IWMW, Amazon Web Services and hKit

17 July 2007

Today I attended the Institutional Web Management Workshop at the University of York to present about microformats. I was delivering a revised version of the Can Your Website Be Your API presentation I’ve given a couple of times over the last year, and failed to appreciate that each time I add new material it takes a bit longer to get through to the end. Who knew? Anyway, I managed to squeeze it into 45 minutes, and it seemed to be well received.

Presenting before me was Jeff Barr, Web Services Evangelist from Amazon. I first met Jeff at d.Construct last year where, unsurprisingly, he was presenting on the same topic of Amazon’s web services. Last time I was podcasting the session, and so could only give half my attention to the content of Jeff’s presentation, so was pleased to get the opportunity to properly soak it up this time.

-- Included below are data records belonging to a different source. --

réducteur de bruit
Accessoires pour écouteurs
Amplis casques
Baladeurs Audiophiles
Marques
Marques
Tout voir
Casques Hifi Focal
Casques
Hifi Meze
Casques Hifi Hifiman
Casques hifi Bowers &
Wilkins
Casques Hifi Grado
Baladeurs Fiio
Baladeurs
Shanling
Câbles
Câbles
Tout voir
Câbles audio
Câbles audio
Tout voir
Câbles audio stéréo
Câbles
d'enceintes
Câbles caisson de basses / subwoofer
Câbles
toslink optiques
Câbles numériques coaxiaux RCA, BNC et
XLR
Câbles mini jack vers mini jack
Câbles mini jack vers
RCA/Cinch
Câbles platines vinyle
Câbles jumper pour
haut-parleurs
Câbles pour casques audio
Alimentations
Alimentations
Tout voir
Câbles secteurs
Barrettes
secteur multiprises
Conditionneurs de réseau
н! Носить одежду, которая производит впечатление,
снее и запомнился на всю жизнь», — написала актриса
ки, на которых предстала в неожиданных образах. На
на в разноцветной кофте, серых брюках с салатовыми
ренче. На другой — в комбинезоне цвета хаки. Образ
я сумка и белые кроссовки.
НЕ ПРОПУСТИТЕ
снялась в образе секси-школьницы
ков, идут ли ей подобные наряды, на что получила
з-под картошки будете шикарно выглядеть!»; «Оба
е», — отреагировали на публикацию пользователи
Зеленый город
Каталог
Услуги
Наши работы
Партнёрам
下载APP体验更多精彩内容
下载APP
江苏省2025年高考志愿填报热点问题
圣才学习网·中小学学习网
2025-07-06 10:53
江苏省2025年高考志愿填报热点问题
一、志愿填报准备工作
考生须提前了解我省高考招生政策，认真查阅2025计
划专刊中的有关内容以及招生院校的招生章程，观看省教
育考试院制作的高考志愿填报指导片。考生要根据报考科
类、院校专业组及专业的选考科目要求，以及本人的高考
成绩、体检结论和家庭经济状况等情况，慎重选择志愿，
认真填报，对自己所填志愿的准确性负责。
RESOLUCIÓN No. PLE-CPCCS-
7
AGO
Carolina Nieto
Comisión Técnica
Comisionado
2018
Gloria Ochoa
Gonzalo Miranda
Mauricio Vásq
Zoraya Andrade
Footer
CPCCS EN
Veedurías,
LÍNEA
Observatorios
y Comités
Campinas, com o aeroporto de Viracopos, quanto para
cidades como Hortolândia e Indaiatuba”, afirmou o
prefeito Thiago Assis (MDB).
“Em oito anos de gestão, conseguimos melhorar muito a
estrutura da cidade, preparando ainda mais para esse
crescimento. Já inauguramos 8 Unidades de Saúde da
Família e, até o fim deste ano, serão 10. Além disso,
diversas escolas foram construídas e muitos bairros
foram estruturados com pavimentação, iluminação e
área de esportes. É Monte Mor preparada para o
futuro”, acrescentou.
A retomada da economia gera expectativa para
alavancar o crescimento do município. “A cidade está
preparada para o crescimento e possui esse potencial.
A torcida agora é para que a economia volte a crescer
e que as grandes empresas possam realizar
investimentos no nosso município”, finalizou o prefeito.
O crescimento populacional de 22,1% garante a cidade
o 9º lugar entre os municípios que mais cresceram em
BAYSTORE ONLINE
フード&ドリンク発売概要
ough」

My conclusion? Amazon have some really excellent, low cost services. S3 (the online storage service) I already knew about and understood to a degree. The concept is simple – you fling some files up into the cloud, and there they stay, stored redundantly on Amazon’s servers. What I didn’t fully appreciate was that access can be finely controlled through an ACL – meaning that not only can backups be safely kept private, but resources such as web assets or ‘downloads’ (software or podcasts or whatever) can be made fully public and therefore take advantage of Amazon’s high availability infrastructure. Of course, S3 charges on the basis of both storage space and data transfer (so you may want to think twice about using it to publish a freely available podcase, for example), but for things that really matter those costs seem very reasonable.

What I really missed last time (or perhaps the service wasn’t available or ready at that point) was the potential of their EC2 (Elastic Compute Cloud) service. This is basically a service where you can rent virtual servers by the ‘compute hour’. I’m not sure of the finer details of how that works, but the concept is that you can programmically bring servers online to perform whatever task you like, as you need it, just in time. That task can be almost anything – from performing a big batch job like processing a bunch of images, through to just providing an additional web server to help cope with load. The virtual servers have a good spec (something like 1.7GHz CPU, I think 1.7GB RAM and 160GB disc), and data between them and the S3 storage system is free. If you have a bunch of data on S3 you could bring up a EC2 server to grab it, process it and put it back and you only pay for the compute time, not the transfer in or out of either EC2 or S3.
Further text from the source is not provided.